Every record needs to be set down again without a single difference.
** Opening Data to use block **
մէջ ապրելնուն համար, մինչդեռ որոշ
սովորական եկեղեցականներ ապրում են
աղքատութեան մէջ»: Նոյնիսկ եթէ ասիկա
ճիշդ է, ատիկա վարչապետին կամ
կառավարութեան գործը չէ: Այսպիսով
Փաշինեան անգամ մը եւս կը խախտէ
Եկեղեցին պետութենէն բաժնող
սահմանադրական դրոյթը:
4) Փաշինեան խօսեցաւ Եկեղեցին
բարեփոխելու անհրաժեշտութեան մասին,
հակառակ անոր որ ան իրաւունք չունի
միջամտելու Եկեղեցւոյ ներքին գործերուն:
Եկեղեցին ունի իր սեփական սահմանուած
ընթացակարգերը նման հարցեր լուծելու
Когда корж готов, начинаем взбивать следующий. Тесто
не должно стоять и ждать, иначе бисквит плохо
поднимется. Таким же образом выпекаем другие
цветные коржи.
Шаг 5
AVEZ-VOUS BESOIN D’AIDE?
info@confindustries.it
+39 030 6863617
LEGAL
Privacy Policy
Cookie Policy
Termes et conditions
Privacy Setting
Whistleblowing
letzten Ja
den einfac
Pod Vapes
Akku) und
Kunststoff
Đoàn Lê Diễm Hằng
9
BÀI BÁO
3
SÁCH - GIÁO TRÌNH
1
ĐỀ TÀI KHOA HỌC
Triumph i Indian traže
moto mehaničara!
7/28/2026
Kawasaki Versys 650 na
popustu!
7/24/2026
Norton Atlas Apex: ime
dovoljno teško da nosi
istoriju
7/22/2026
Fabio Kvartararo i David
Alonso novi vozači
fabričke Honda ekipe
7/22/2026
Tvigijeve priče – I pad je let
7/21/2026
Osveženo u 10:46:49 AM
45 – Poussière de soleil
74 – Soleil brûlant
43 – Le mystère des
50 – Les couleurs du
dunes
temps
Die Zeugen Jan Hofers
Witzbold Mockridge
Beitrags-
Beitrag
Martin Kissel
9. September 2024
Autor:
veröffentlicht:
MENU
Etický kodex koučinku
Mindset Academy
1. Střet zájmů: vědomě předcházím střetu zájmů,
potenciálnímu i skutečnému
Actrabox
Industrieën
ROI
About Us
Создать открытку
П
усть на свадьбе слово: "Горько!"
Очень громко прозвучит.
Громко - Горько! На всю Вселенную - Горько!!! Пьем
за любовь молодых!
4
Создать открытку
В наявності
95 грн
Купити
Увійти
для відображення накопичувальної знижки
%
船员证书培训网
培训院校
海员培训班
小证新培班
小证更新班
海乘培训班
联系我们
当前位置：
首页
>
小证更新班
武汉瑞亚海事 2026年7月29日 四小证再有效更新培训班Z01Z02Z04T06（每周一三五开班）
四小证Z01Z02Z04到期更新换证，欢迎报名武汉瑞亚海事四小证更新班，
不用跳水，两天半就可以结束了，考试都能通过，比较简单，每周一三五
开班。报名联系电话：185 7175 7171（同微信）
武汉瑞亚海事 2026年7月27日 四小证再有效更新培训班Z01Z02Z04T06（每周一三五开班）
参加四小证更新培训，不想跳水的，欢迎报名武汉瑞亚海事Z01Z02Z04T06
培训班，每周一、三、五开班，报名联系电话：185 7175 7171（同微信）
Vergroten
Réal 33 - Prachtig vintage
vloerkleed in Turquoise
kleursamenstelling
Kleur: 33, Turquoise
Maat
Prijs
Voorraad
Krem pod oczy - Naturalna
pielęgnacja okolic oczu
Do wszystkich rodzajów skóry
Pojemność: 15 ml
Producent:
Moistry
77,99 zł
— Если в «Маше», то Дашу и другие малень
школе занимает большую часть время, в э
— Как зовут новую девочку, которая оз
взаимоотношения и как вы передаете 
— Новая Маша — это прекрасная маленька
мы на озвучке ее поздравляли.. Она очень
** Closing Data to use block **
### Answer section
մէջ ապրելնուն համար, մինչդեռ որոշ
սովորական եկեղեցականներ ապրում են
աղքատութեան մէջ»: Նոյնիսկ եթէ ասիկա
ճիշդ է, ատիկա վարչապետին կամ
կառավարութեան գործը չէ: Այսպիսով
Փաշինեան անգամ մը եւս կը խախտէ
Եկեղեցին պետութենէն բաժնող
սահմանադրական դրոյթը:
4) Փաշինեան խօսեցաւ Եկեղեցին
բարեփոխելու անհրաժեշտութեան մասին,
հակառակ անոր որ ան իրաւունք չունի
միջամտելու Եկեղեցւոյ ներքին գործերուն:
Եկեղեցին ունի իր սեփական սահմանուած
ընթացակարգերը նման հարցեր լուծելու
Когда корж готов, начинаем взбивать следующий. Тесто
не должно стоять и ждать, иначе бисквит плохо
поднимется. Таким же образом выпекаем другие
цветные коржи.
Шаг 5
AVEZ-VOUS BESOIN D’AIDE?
info@confindustries.it
+39 030 6863617
LEGAL
Privacy Policy
Cookie Policy
Termes et conditions
Privacy Setting
Whistleblowing
letzten Ja
den einfac
Pod Vapes
Akku) und
Kunststoff
Đoàn Lê Diễm Hằng
9
BÀI BÁO
3
SÁCH - GIÁO TRÌNH
1
ĐỀ TÀI KHOA HỌC
Triumph i Indian traže
moto mehaničara!
7/28/2026
Kawasaki Versys 650 na
popustu!
7/24/2026
Norton Atlas Apex: ime
dovoljno teško da nosi
istoriju
7/22/2026
Fabio Kvartararo i David
Alonso novi vozači
fabričke Honda ekipe
7/22/2026
Tvigijeve priče – I pad je let
7/21/2026
Osveženo u 10:46:49 AM
45 – Poussière de soleil
74 – Soleil brûlant
43 – Le mystère des
50 – Les couleurs du
dunes
temps
Die Zeugen Jan Hofers
Witzbold Mockridge
Beitrags-
Beitrag
Martin Kissel
9. September 2024
Autor:
veröffentlicht:
MENU
Etický kodex koučinku
Mindset Academy
1. Střet zájmů: vědomě předcházím střetu zájmů,
potenciálnímu i skutečnému
Actrabox
Industrieën
ROI
About Us
Создать открытку
П
усть на свадьбе слово: "Горько!"
Очень громко прозвучит.
Громко - Горько! На всю Вселенную - Горько!!! Пьем
за любовь молодых!
4
Создать открытку
В наявності
95 грн
Купити
Увійти
для відображення накопичувальної знижки
%
船员证书培训网
培训院校
海员培训班
小证新培班
小证更新班
海乘培训班
联系我们
当前位置：
首页
>
小证更新班
武汉瑞亚海事 2026年7月29日 四小证再有效更新培训班Z01Z02Z04T06（每周一三五开班）
四小证Z01Z02Z04到期更新换证，欢迎报名武汉瑞亚海事四小证更新班，
不用跳水，两天半就可以结束了，考试都能通过，比较简单，每周一三五
开班。报名联系电话：185 7175 7171（同微信）
武汉瑞亚海事 2026年7月27日 四小证再有效更新培训班Z01Z02Z04T06（每周一三五开班）
参加四小证更新培训，不想跳水的，欢迎报名武汉瑞亚海事Z01Z02Z04T06
培训班，每周一、三、五开班，报名联系电话：185 7175 7171（同微信）
Vergroten
Réal 33 - Prachtig vintage
vloerkleed in Turquoise
kleursamenstelling
Kleur: 33, Turquoise
Maat
Prijs
Voorraad
Krem pod oczy - Naturalna
pielęgnacja okolic oczu
Do wszystkich rodzajów skóry
Pojemność: 15 ml
Producent:
Moistry
77,99 zł
— Если в «Маше», то Дашу и другие малень
школе занимает большую часть время, в э
— Как зовут новую девочку, которая оз
взаимоотношения и как вы передаете 
— Новая Маша — это прекрасная маленька
мы на озвучке ее поздравляли.. Она очень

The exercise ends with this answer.